Just like any test equipment, REW has to be set up properly to return a reliable result.
There is a fairly foolproof method of checking the accuracy, by running a measurement of the loopback cable that was used to setup the soundcard calibration routine. If the result is a straight line, then you have ensured yourself that the test equipment is accurate.

There can still be inaccuracies though as a result of using generic meter calibration files, but they're fine for home use.



> are you telling me the measurement graph isnt c weighted but manual signal gen is or is it the other way around?


The SPL meter is C-Weighted. REW removes that C-Weight by using a calibration file that applies the opposite filter characteristics. The measurement graph result is a flat response over the bandwidth of the file.



> I can get a -18 out/-18 input level by increasing my soundcard main volume control but that would make everything very loud on all levels including games, music, movies...


The levels we set REW to for taking a response measurement and creating a graph have no influence on the levels you set your AV systems volume control to when you watch movies, etc. They aren't related.

brucek


----------



## Intuition (May 5, 2009)

Ok im sitting less than a meter away from the rear of the room so that might be the reason the cm-140 is giving such a high fluctuating reading making me struggle to get less than 80db reading because if i move the cm-140 12" to the front of that position i get 3db less on the reading of my huge 43hz peak but why dont i have a huge 86hz peak if 43 is a room mode?


----------



## brucek (Apr 11, 2006)

> why dont i have a huge 86hz peak if 43 is a room mode?

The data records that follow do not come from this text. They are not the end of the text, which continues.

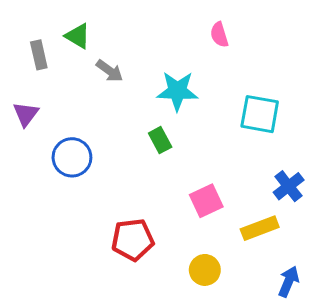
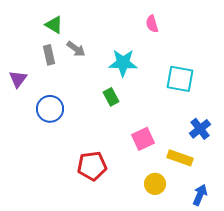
gray rectangle: (39, 55) -> (49, 55), moved
yellow rectangle: (260, 228) -> (180, 158), turned 40
yellow circle: (205, 270) -> (155, 184), moved

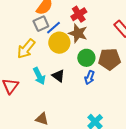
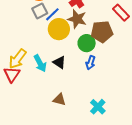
yellow arrow: (26, 49) -> (17, 59), moved
brown pentagon: (109, 59) -> (102, 32), moved
brown triangle: (42, 119) -> (59, 100), moved

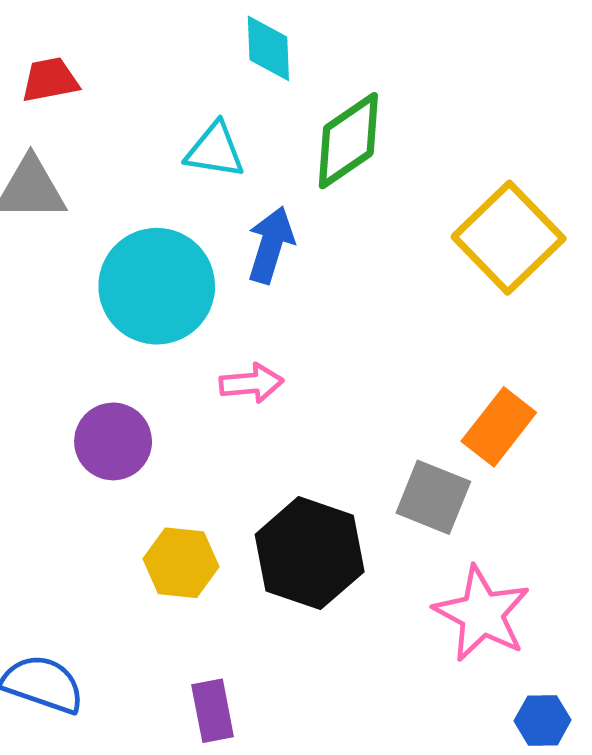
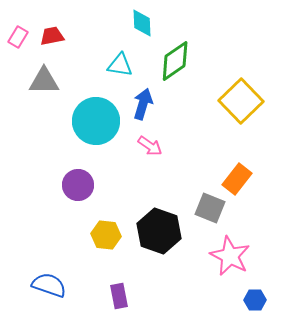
pink arrow: (251, 383) -> (150, 146), moved, turned 40

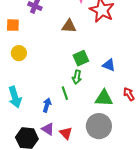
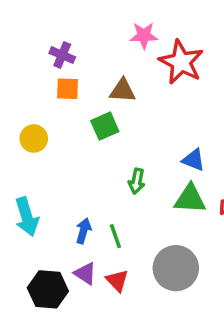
orange square: (13, 25) -> (67, 89), moved
green square: (81, 58) -> (105, 126), moved
green line: (65, 93) -> (115, 236), moved
green triangle: (104, 98) -> (190, 199), moved

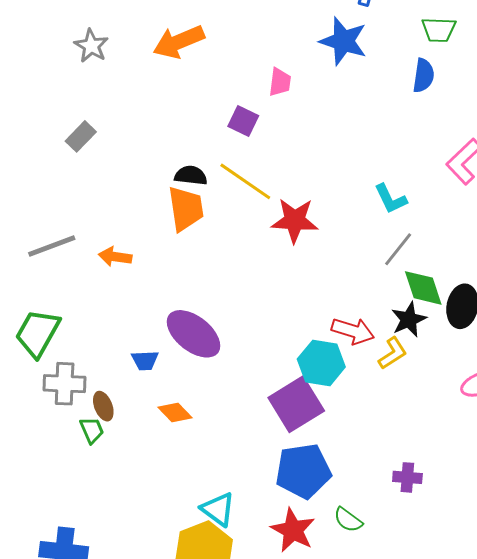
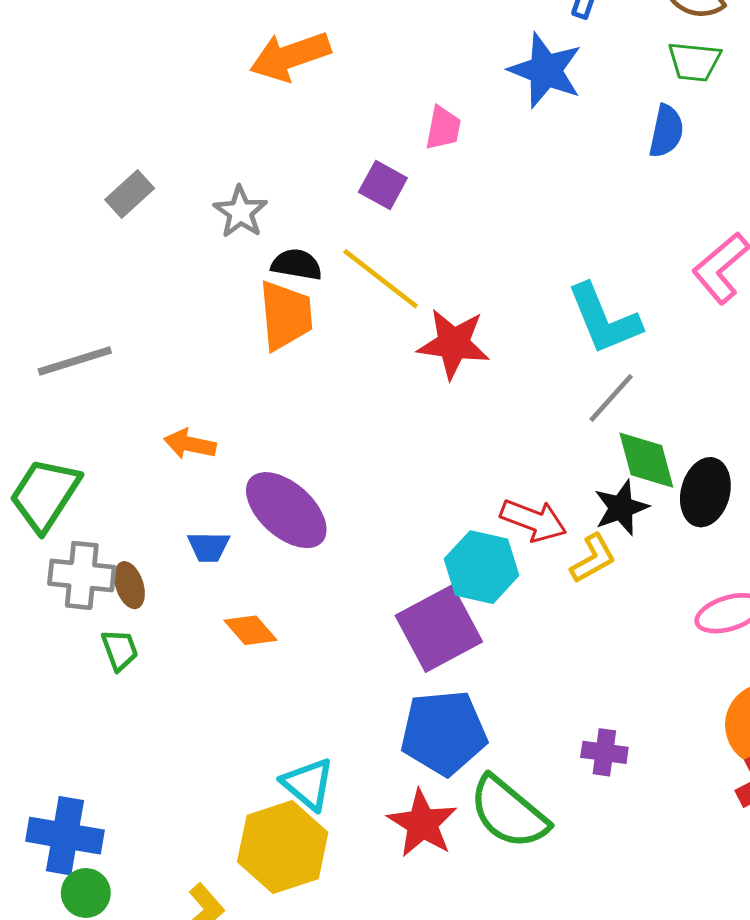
gray star: (91, 46) -> (240, 212), moved
cyan L-shape: (391, 199) -> (604, 319), size x1.5
orange arrow: (115, 257) -> (190, 444), moved
brown ellipse: (103, 406) -> (129, 585), moved
green semicircle: (348, 520) -> (509, 812), size x1.8

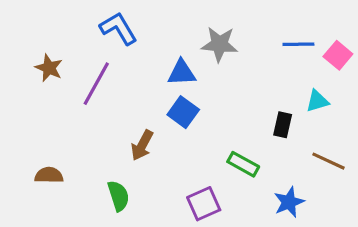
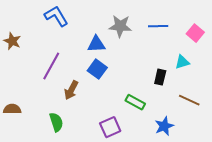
blue line: (298, 44) -> (158, 26), moved
purple line: (96, 84) -> (51, 66), moved

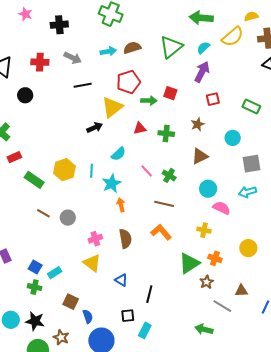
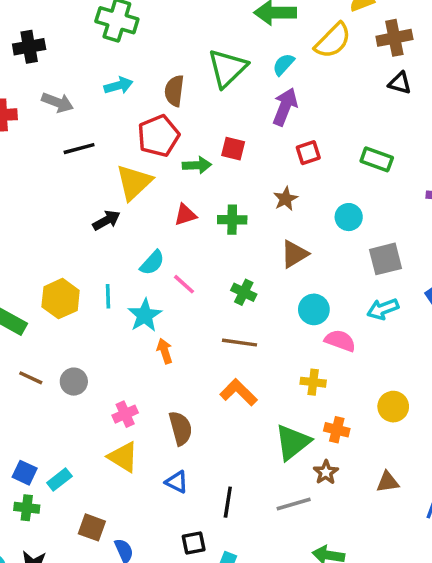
brown semicircle: (132, 48) -> (174, 91), moved, turned -60
pink line: (147, 171) -> (184, 284), moved
brown semicircle: (125, 239) -> (181, 428), moved
gray line: (222, 306) -> (294, 504), moved, turned -42

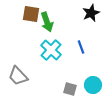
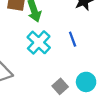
gray square: (70, 89) -> (60, 86), turned 32

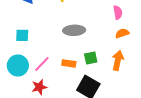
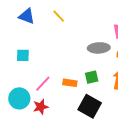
gray ellipse: (74, 30) -> (99, 48), moved
cyan circle: (18, 66) -> (19, 98), moved

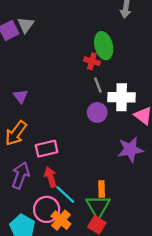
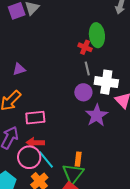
purple triangle: (21, 96) -> (19, 69), turned 40
purple star: (130, 150) -> (97, 115), moved, turned -30
red arrow: (50, 177) -> (35, 143), turned -78
pink circle: (47, 209) -> (29, 157), moved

There could easily be a dip at 86Hz caused by other room dimensions or reflections.........
Under 100Hz you can pretty well throw out any math you might want to apply to the end result of a room response. You have to measure and see what you get...


----------



## Intuition (May 5, 2009)

I've tried everything but cant attain atleast -18db at 75db SPL it seems impossible because the cm-140 is just too sensitive for the line-input level to reach even close to -18db i need atleast 6db added to get it to -18 @ 75 SPL best i can get is -18 @ 86db SPL


----------



## brucek (Apr 11, 2006)

I'm afraid I have no ideas to help you out here.

Best thing to do would be to simply measure at 86dB, rather than 75dB...

brucek


----------



## Intuition (May 5, 2009)

Well thanks anyways bruce but what effect do you think this will have on my measurements?


----------



## brucek (Apr 11, 2006)

It should be fine. The choice of 75dB is a level that allows large peaks to still be at a reasonable point where a sub won't compress. It's a good mid SPL level for measuring, but it isn't cast in stone. I'm still stumped why your SPL meter won't supply enough signal to a soundcard at 75dB to get a decent input volume - but, that's the way it is......

You can measure at 85dB instead without much problem. If you had a peak of 20db, you can see where that level of 105dB might get to be a bit much for some subs.....

You also have to pick a measurement level that doesn't clip your meter. The Galaxy has a large scale (I believe from 50-100), so picking 85dB still gives decent headroom.

brucek


----------